「できないこと」ではなく、「できること」にフォーカス!
1日のメインとなるリハビリは、病室とは別の階にあるリハビリ階で行います。時間になるとみんないっせいに移動するため、廊下やエレベーターはけっこうな渋滞。リハビリ室に着くと、それぞれの担当者のところに向かいます。
ずいぶん杖での歩行が慣れてきた10月のある日、「病室のある4階フロアと作業療法室内は車イスではなく杖歩行でOK」と許可がおりました!
油断をするとカクッと右ヒザが抜けてしまうものの、ずいぶん安定して歩けるようになったのです。というわけで、作業療法室で杖歩行していると、「杖でOKになったんですね! 歩き、よくなりましたね〜」といろいろな方に声をかけられるのでした。

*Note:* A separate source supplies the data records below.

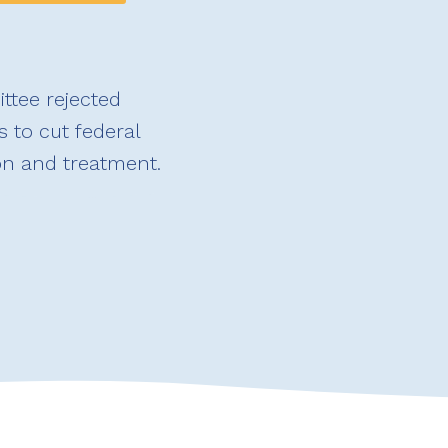
ttee rejected
 to cut federal
on and treatment.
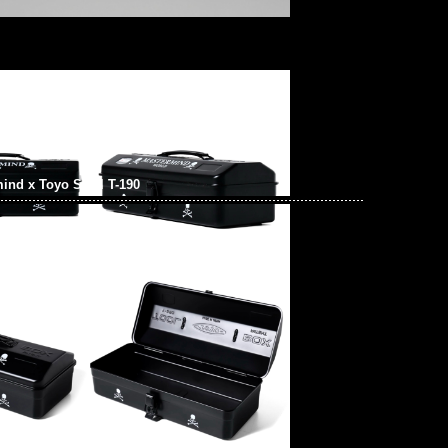
ind x Toyo Steel T-190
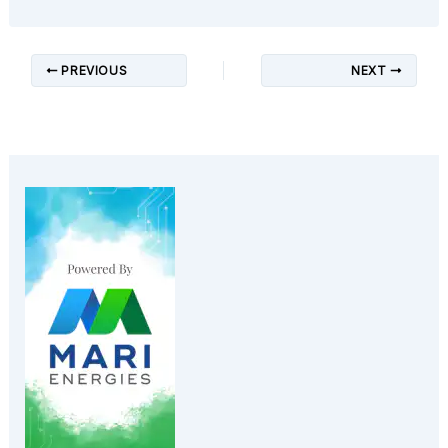
PREVIOUS
NEXT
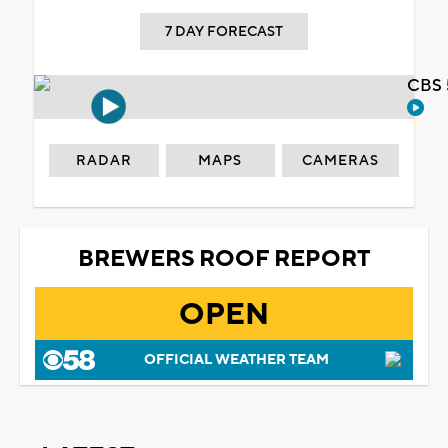
7 DAY FORECAST
CBS 
RADAR
MAPS
CAMERAS
BREWERS ROOF REPORT
OPEN
OFFICIAL WEATHER TEAM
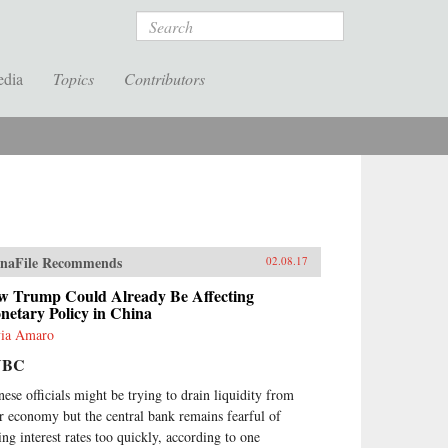
Search
edia
Topics
Contributors
naFile Recommends
02.08.17
w Trump Could Already Be Affecting
netary Policy in China
via Amaro
NBC
nese officials might be trying to drain liquidity from
ir economy but the central bank remains fearful of
sing interest rates too quickly, according to one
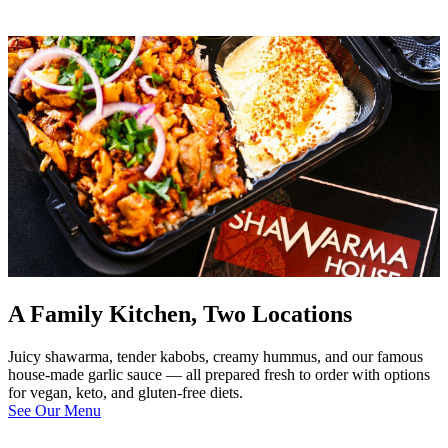
A Family Kitchen, Two Locations
Juicy shawarma, tender kabobs, creamy hummus, and our famous
house-made garlic sauce — all prepared fresh to order with options
for vegan, keto, and gluten-free diets.
See Our Menu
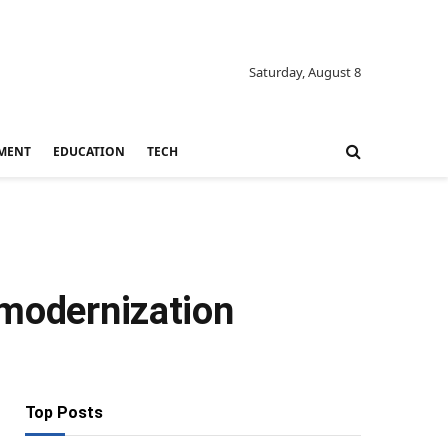
Saturday, August 8
MENT
EDUCATION
TECH
 modernization
Top Posts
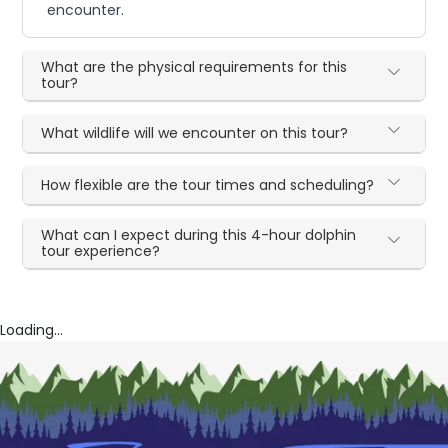
encounter.
What are the physical requirements for this
tour?
What wildlife will we encounter on this tour?
How flexible are the tour times and scheduling?
What can I expect during this 4-hour dolphin
tour experience?
Loading...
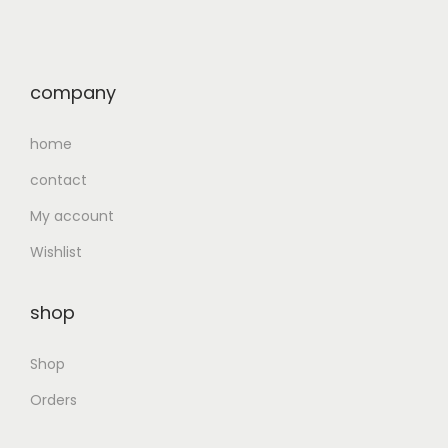
company
home
contact
My account
Wishlist
shop
Shop
Orders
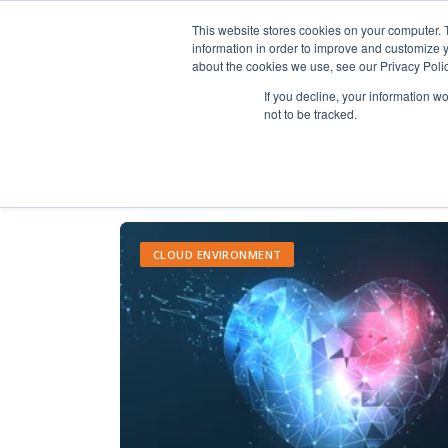
This website stores cookies on your computer. 
information in order to improve and customize y
about the cookies we use, see our Privacy Polic
If you decline, your information w
not to be tracked.
CLOUD ENVIRONMENT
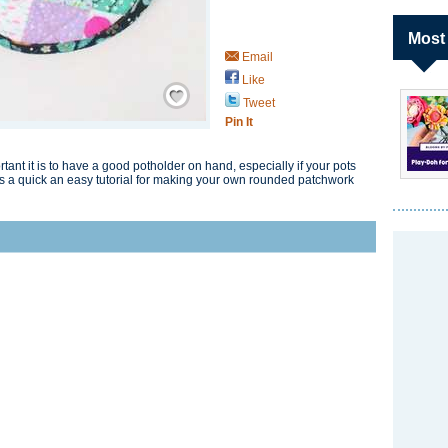
Most
Email
Like
Save / Remember
Tweet
Pin It
nt it is to have a good potholder on hand, especially if your pots
is a quick an easy tutorial for making your own rounded patchwork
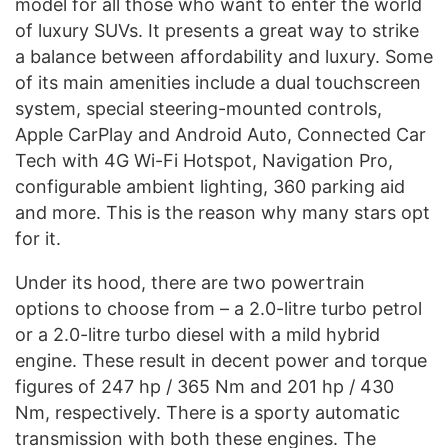
model for all those who want to enter the world
of luxury SUVs. It presents a great way to strike
a balance between affordability and luxury. Some
of its main amenities include a dual touchscreen
system, special steering-mounted controls,
Apple CarPlay and Android Auto, Connected Car
Tech with 4G Wi-Fi Hotspot, Navigation Pro,
configurable ambient lighting, 360 parking aid
and more. This is the reason why many stars opt
for it.
Under its hood, there are two powertrain
options to choose from – a 2.0-litre turbo petrol
or a 2.0-litre turbo diesel with a mild hybrid
engine. These result in decent power and torque
figures of 247 hp / 365 Nm and 201 hp / 430
Nm, respectively. There is a sporty automatic
transmission with both these engines. The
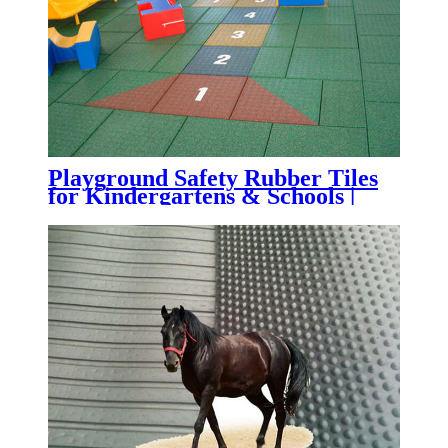
Playground Safety Rubber Tiles
for Kindergartens & Schools |
Impact-Absorbing Rubber
Flooring for Playgrounds,
Daycare Centers & Outdoor
Learning Spaces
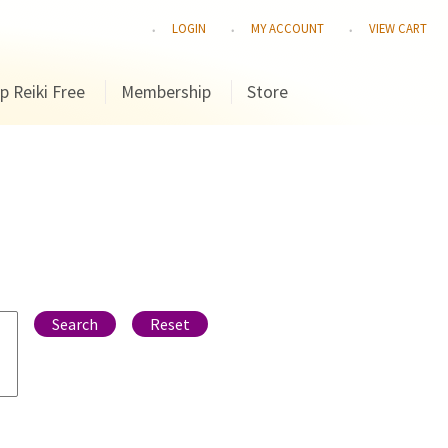
LOGIN
MY ACCOUNT
VIEW CART
p Reiki Free
Membership
Store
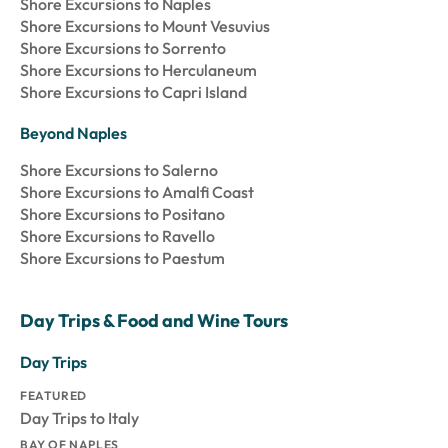
Shore Excursions to Naples
Shore Excursions to Mount Vesuvius
Shore Excursions to Sorrento
Shore Excursions to Herculaneum
Shore Excursions to Capri Island
Beyond Naples
Shore Excursions to Salerno
Shore Excursions to Amalfi Coast
Shore Excursions to Positano
Shore Excursions to Ravello
Shore Excursions to Paestum
Day Trips & Food and Wine Tours
Day Trips
FEATURED
Day Trips to Italy
BAY OF NAPLES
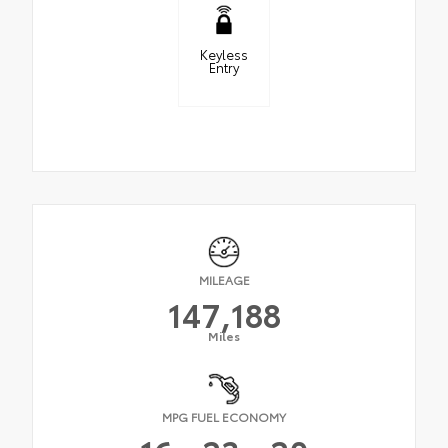
Keyless
Entry
MILEAGE
147,188
Miles
MPG FUEL ECONOMY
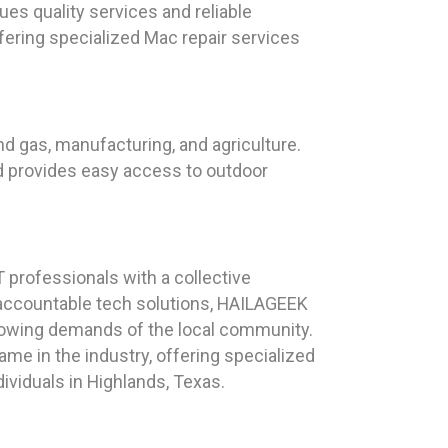
ues quality services and reliable
fering specialized Mac repair services
and gas, manufacturing, and agriculture.
nd provides easy access to outdoor
professionals with a collective
d accountable tech solutions, HAILAGEEK
growing demands of the local community.
e in the industry, offering specialized
viduals in Highlands, Texas.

毎日同じ人々と顔を合わせるため、みんなのリハビリの進み具合はとっても気になります。「いいなあ、杖歩行!」とうらやましがられることもしばしば。でも、リハビリ室から病室への移動は車イスですから、まだまだ先は長いのです。
脳卒中や脳外傷後の後遺症は、程度も回復度合いも本当に人それぞれ。入院後すぐにスタスタ歩き出す人もいれば、車イスからなかなか立ち上がれない人もいます。「わあ、あの人、もう右手でものを持ってる!」などと驚くこともしばしば。
でも、上を見てはキリがありません。できないことよりも、できることにフォーカスしよう、と自分に言い聞かせるのでした。
そうして右脚は順調に回復していきましたが、右手はまだまだ。なんとか指を折り曲げることはできるようになりましたが、「ひらく」ということがなかなかできません……!
見た目は、以前と変わらないいつもの「私の手」なのに。そう思うと、やはり悲しくなるのでした。